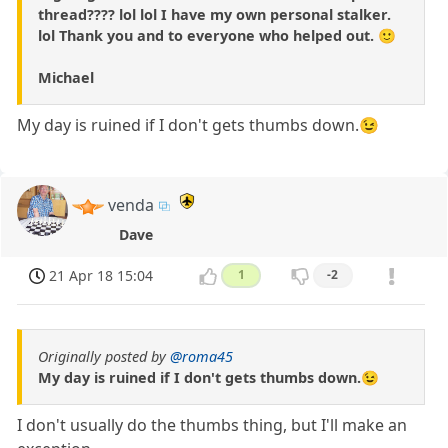
thread???? lol lol I have my own personal stalker.
lol Thank you and to everyone who helped out. 🙂
Michael
My day is ruined if I don't gets thumbs down.😉
venda
Dave
21 Apr 18 15:04
1
-2
Originally posted by
@roma45
My day is ruined if I don't gets thumbs down.😉
I don't usually do the thumbs thing, but I'll make an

.....

→ **The task**
In the entries, the line containing "lol Thank you" and every line after it through the last are to be duplicated exactly, and no other line is to be included.

→ **Output of the exercise**
lol Thank you and to everyone who helped out. 🙂
Michael
My day is ruined if I don't gets thumbs down.😉
venda
Dave
21 Apr 18 15:04
1
-2
Originally posted by
@roma45
My day is ruined if I don't gets thumbs down.😉
I don't usually do the thumbs thing, but I'll make an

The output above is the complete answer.